The Cannon is incorporated in Astra as an analysis component. Astra uses https://luigi.readthedocs.io/en/stable/ to manage tasks and their dependencies. You can read more about tasks here, but in summary we will define some tasks that will:

  1. Continuum normalise spectra from individual visits, and combine them.
  2. Train The Cannon using a pre-computed set of spectra.
  3. Execute The Cannon using the trained model.

You can see that Task 3 depends on Task 1 and Task 2 being completed. Here we will just explicitly write that into code and let Astra manage when those tasks are executed.

Installation

This workflow assumes that you have installed Astra, run the initial setup command, and that you have added The Cannon component:

# Set up Astra
astra setup

# Install the Astra component code for *The Cannon*
astra component add astra_thecannon

Continuum normalisation

There are many ways to perform continuum normalisation, and each method will have different input parameters. Astra contains many utility functions so that you can chose what method of continuum normalisation to perform. That means you can easily specify a new workflow just by specifying a different task. Here is what our continuum normalisation task might look like:

from astra.tasks.io import ApStarFile
from astra.tasks.continuum import Sinusoidal

class ContinuumNormalize(Sinusoidal, ApStarFile):

    sum_axis = 0

    def requires(self):
        return ApStarFile(**self.get_common_param_kwargs(ApStarFile))

Here we are creating a class called ContinuumNormalize that extends the behaviour of the ApStarFile and Sinusoidal classes. The Sinusoidal and ApStarFile classes already define some of the other things we need for this task (like the parameters needed and the run() and output() functions). The ApStarFile class defines that we will be performing work on a file that follows the apStar data model, and the Sinusoidal class describes the continuum normalisation method (a combination of sine and cosine functions). We need to include both of these classes because the Sinusoidal class could be executed with any kind of spectra.

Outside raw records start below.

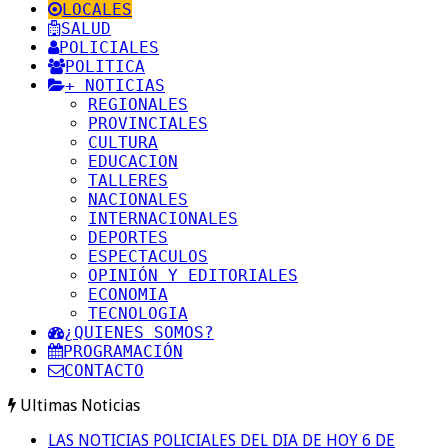
LOCALES
SALUD
POLICIALES
POLITICA
+ NOTICIAS
REGIONALES
PROVINCIALES
CULTURA
EDUCACION
TALLERES
NACIONALES
INTERNACIONALES
DEPORTES
ESPECTACULOS
OPINIÓN Y EDITORIALES
ECONOMIA
TECNOLOGIA
¿QUIENES SOMOS?
PROGRAMACIÓN
CONTACTO
Ultimas Noticias
LAS NOTICIAS POLICIALES DEL DIA DE HOY 6 DE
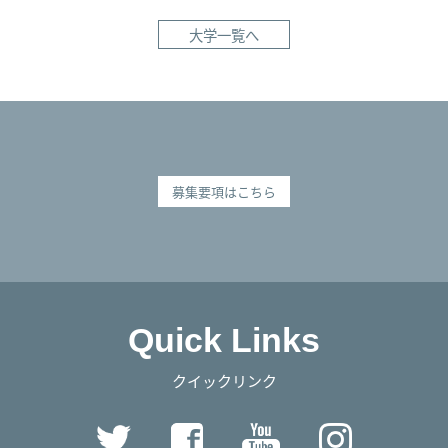
大学一覧へ
募集要項はこちら
Quick Links
クイックリンク
Twitter
Facebook
YouTube
Instag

The Sinusoidal class has four parameters that we need to define:

  • A required continuum_regions_path parameter that describes which pixels are considered continuum.
  • A L (length) parameter that defaults to 1400.
  • A order parameter that defaults to 3.
  • A sum_axis parameter that defaults to None. If None, then the spectrum will not be stacked. If not None, it will stack multiple visits along the given axis.

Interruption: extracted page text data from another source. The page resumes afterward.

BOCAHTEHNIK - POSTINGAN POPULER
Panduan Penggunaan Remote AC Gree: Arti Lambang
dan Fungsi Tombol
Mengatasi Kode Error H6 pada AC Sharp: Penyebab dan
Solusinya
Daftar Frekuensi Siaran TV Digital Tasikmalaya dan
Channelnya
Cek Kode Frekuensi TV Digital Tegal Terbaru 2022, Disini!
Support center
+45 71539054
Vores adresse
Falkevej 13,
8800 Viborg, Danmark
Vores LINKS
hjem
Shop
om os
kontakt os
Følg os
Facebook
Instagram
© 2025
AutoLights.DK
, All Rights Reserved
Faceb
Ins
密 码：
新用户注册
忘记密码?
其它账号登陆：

The Sinusoidal class already has an output() function defined that will save the continuum-normalized spectrum to the same directory as the input path, but you can overwrite this if you want by defining your own output() function.

Creating a training set

You can download the training set file used in this workflow (224 MB), or create one yourself. The example file here includes 1624 red giant spectra and labels from DR14. This will be easier to do in future (e.g., by specifying groups of apStar data models and results), but for now you will have to follow a particular file format if you want to create your own training set file.

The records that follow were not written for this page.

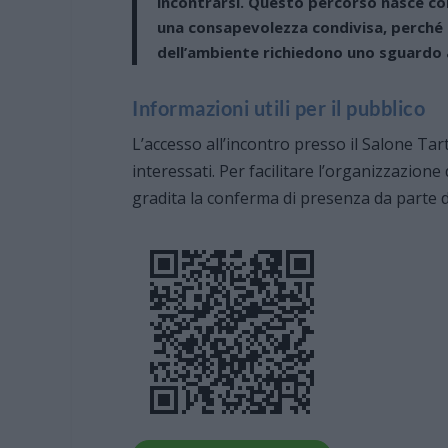
incontrarsi. Questo percorso nasce co
una consapevolezza condivisa, perché l
dell’ambiente richiedono uno sguardo 
Informazioni utili per il pubblico
L’accesso all’incontro presso il Salone Tar
interessati. Per facilitare l’organizzazion
gradita la conferma di presenza da parte d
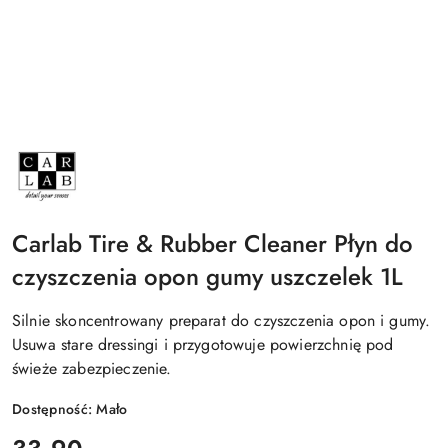
NAZWA
PRODUCENTA:
CARLAB
Carlab Tire & Rubber Cleaner Płyn do
czyszczenia opon gumy uszczelek 1L
Silnie skoncentrowany preparat do czyszczenia opon i gumy.
Usuwa stare dressingi i przygotowuje powierzchnię pod
świeże zabezpieczenie.
Dostępność:
Mało
cena:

The training set file should be a binary pickle file that contains a dictionary with the following keys:

  • wavelength: an array of shape (P, ) where P is the number of pixels
  • flux: an array of flux values with shape (N, P) where N is the number of observed spectra and P is the number of pixels
  • ivar: an array of inverse variance values with shape (N, P) where N is the number of observed spectra and P is the number of pixels
  • labels: an array of shape (L, N) where L is the number of labels and N is the number observed spectra
  • label_names: a tuple of length L that describes the names of the labels

Training The Cannon

We already have a task defined to train The Cannon, called astra_thecannon.tasks.Train which takes the following parameters:

  • training_set_path: the path containing the labelled set (spectra and labels) to use for training
  • label_names: the label names to use for the model (your training set data can include more labels than what you use in your model)
  • order: the polynomial order to use (default: 2)
  • regularization: the L1 regularization strength to use (default: 0)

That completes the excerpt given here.